If that game is being played tomorrow, every owner/GM/coach in the NFL is picking Tom Brady. That is the definition of being “most valuable,” but as we’ve seen countless times in the NFL and other pro sports leagues over the years – the “most valuable” player does not always win the league MVP award at the end of the season.

There are too many other factors that come into play for voters, starting with voter fatigue. Joe Montana is widely regarded as the top pre-Tom Brady quarterback of all-time, and the guy won MVP just two times (same as Brady, FYI) in his illustrious career.

The all-time list of NFL MVPs is littered with one hit wonders. In 1980, Brian Sipe (who?!) won league MVP award. Ken Anderson won the following year. Mark Moseley the year after that. Rich Gannon won in 2002.

In the NBA, Charles Barkley won the MVP award in 1993 and Karl Malone won it in 1997. Two great players there, but Michael Jordan was still hands down the best player in the league at that point.

Now, I get that the voting is done based on one particular year, but “body of work” really and truly has to come into play at some point. Believe it or not, you can get lucky 16 times over the course of one season.

There’s also this.
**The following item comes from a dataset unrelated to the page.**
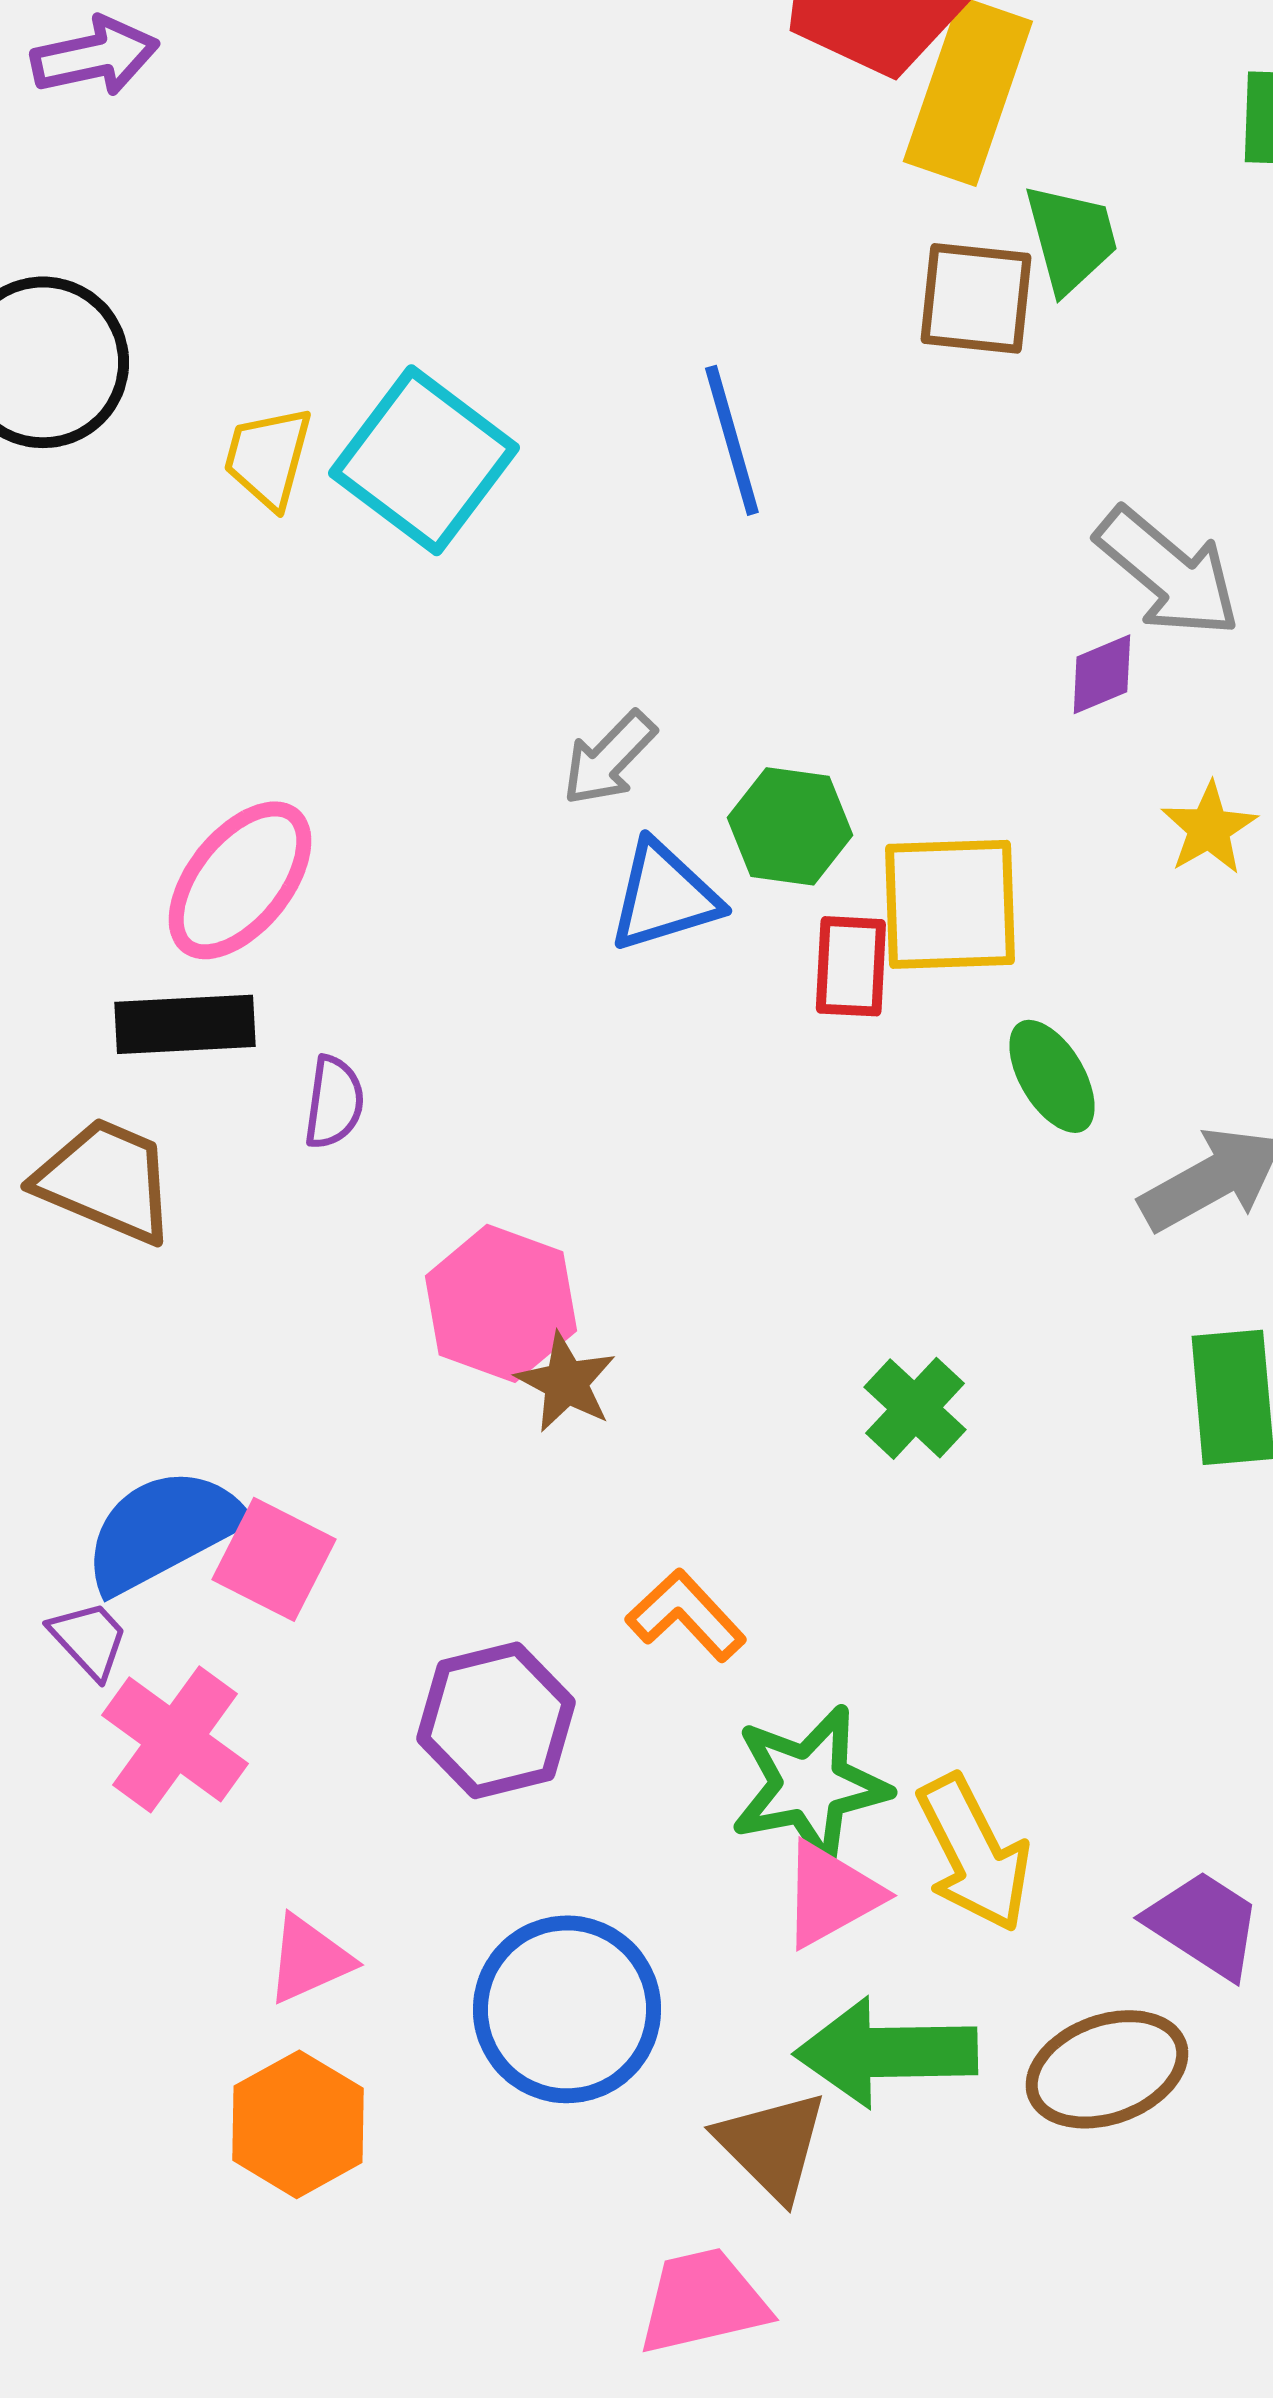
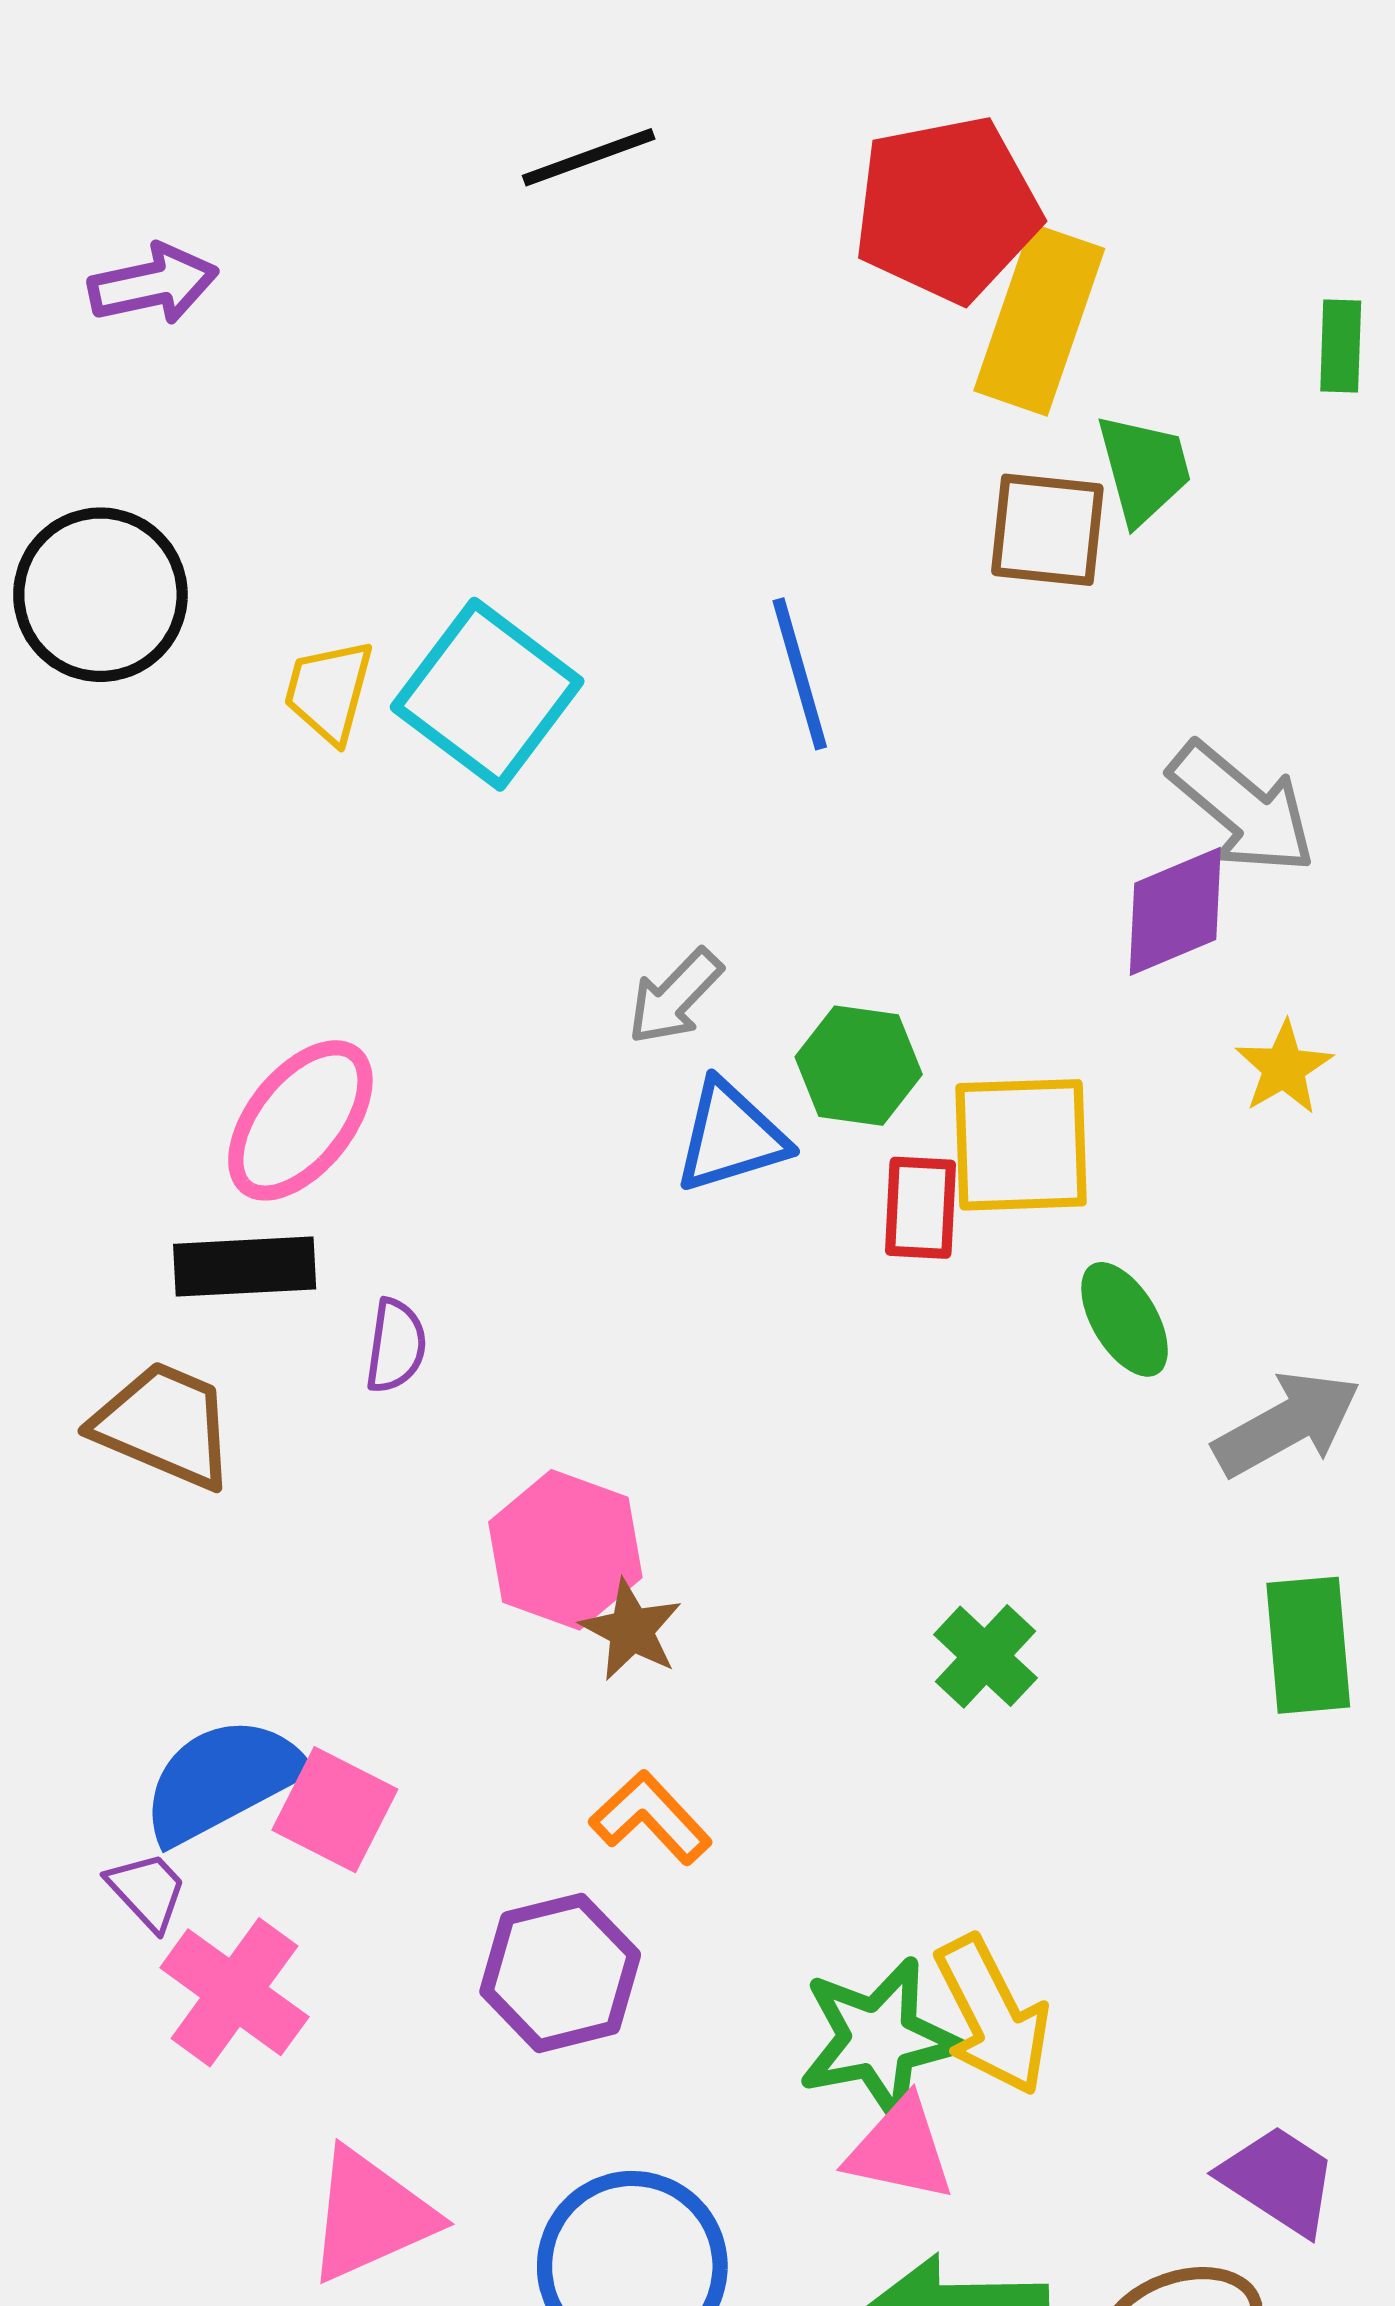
purple diamond: (1102, 674) -> (1175, 911), size x1.6
orange L-shape: (686, 1615) -> (651, 1818), moved
yellow arrow: (974, 1853) -> (993, 2016), moved
pink triangle: (831, 1894) -> (900, 2150), turned 41
pink triangle: (309, 1959) -> (370, 2216), size x1.5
Brady, much like Montana, is a victim of his own team’s success when it comes to the individual award of MVP. Both of those guys sacrificed individual statistics over wins, something you can’t exactly say for four-time MVP winner Peyton Manning. It says a whole lot that Manning has two times the number of MVP awards as Brady, and Brady has two times the number of Super Bowl titles as Manning.

If winning is the most valued thing in sports, then Brady sure as hell should have won more than two MVPs over the past 15 years and Bill Belichick sure as hell should have won more than three coach of the year awards in that span.

But, like with everything else, success breeds fatigue, and in turn, Brady is a boring pick for MVP right now.

Voters want to be perceived as being on the “cutting edge” of things, they want to “get out in front” of things, they want to be able to say – “see told ya so.” That’s why either Cowboys running back Ezekiel Elliott or Raiders quarterback Derek Carr is gonna win this thing. They are both top dogs on franchises that are finally winning after sucking for years. They are the shiny new toys.

It also doesn’t hurt that Elliott and Carr both play for NFL legacy teams, and NFL MVP voters love to eat their Member Berries (hey ‘memba when the Cowboys and Raiders were good? Reminds me of my childhood! I love nostalgia! Vote Trump … err, Carr!).

There’s a great chance Elliott’s Cowboys and/or Carr’s Raiders wind up 7-9 next season and both players get lumped into the second tier in their respective positions. But nothing that happened in the past and nothing that will happen in the future matters right now when it comes to the 2016 MVP award.

Body of work and projection do not matter. It’s only, “what have you done for me lately?”

Brady has been excellent since he returned from his four-game suspension, but he’s slipped a tad in the past few weeks statistically. Plus, the Brady Deflategate backlash to the backlash to the backlash has subsided. It’s an old topic.

This is Brady’s last great opportunity to win the MVP award, but it won’t happen.

Fatigue makes cowards out of MVP voters.